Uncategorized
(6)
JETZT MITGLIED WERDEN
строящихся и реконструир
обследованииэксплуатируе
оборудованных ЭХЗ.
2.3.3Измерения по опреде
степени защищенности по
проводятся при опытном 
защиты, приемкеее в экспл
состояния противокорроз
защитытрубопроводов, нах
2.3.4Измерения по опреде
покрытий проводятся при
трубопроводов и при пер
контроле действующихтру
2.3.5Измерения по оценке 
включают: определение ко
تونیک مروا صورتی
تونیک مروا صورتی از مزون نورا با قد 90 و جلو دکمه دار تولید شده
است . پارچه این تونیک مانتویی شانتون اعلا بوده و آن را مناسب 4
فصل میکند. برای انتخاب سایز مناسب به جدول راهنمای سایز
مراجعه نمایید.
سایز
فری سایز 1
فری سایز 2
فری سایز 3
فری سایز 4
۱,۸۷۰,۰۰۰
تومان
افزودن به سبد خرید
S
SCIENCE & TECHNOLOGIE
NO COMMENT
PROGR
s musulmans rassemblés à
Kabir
---
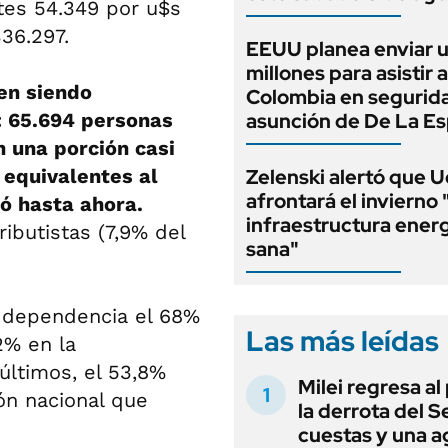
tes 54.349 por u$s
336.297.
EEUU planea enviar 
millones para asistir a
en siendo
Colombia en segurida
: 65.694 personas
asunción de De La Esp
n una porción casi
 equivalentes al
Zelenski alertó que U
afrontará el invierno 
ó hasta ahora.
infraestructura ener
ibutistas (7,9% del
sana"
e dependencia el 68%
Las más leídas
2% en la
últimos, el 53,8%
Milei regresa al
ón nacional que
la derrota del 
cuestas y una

## Instructions for the task
Please count the lines that hold "проводятся" in this data and report the total alone.

## Completed exercise
2